──────── Excerpted data
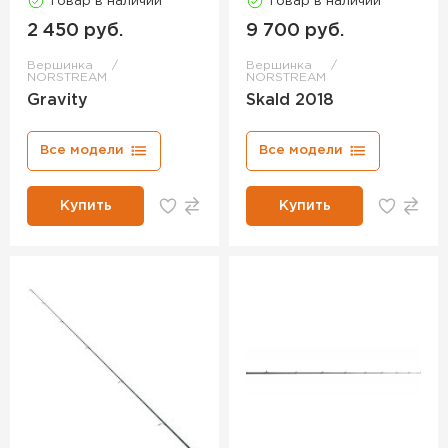
Товар в наличии
Товар в наличии
2 450 руб.
9 700 руб.
Вершинка
Вершинка
NORSTREAM
NORSTREAM
Gravity
Skald 2018
Все модели
Все модели
Купить
Купить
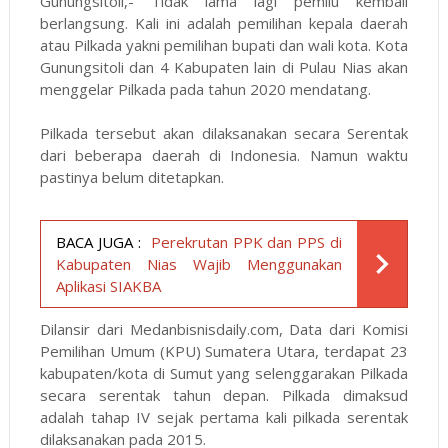
Gunungsitoli,- Tidak lama lagi pemilu kembali
berlangsung. Kali ini adalah pemilihan kepala daerah
atau Pilkada yakni pemilihan bupati dan wali kota. Kota
Gunungsitoli dan 4 Kabupaten lain di Pulau Nias akan
menggelar Pilkada pada tahun 2020 mendatang.
Pilkada tersebut akan dilaksanakan secara Serentak
dari beberapa daerah di Indonesia. Namun waktu
pastinya belum ditetapkan.
BACA JUGA :
Perekrutan PPK dan PPS di
Kabupaten Nias Wajib Menggunakan
Aplikasi SIAKBA
Dilansir dari
Medanbisnisdaily.com
, Data dari Komisi
Pemilihan Umum (KPU) Sumatera Utara, terdapat 23
kabupaten/kota di Sumut yang selenggarakan Pilkada
secara serentak tahun depan. Pilkada dimaksud
adalah tahap IV sejak pertama kali pilkada serentak
dilaksanakan pada 2015.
────────────────
Task prompt - Please reproduce, exactly as they appear above, the lines from the line containing "atau Pilkada yakni" up to and including the line containing "Data dari Komisi".

Solution below -
atau Pilkada yakni pemilihan bupati dan wali kota. Kota
Gunungsitoli dan 4 Kabupaten lain di Pulau Nias akan
menggelar Pilkada pada tahun 2020 mendatang.
Pilkada tersebut akan dilaksanakan secara Serentak
dari beberapa daerah di Indonesia. Namun waktu
pastinya belum ditetapkan.
BACA JUGA :
Perekrutan PPK dan PPS di
Kabupaten Nias Wajib Menggunakan
Aplikasi SIAKBA
Dilansir dari
Medanbisnisdaily.com
, Data dari Komisi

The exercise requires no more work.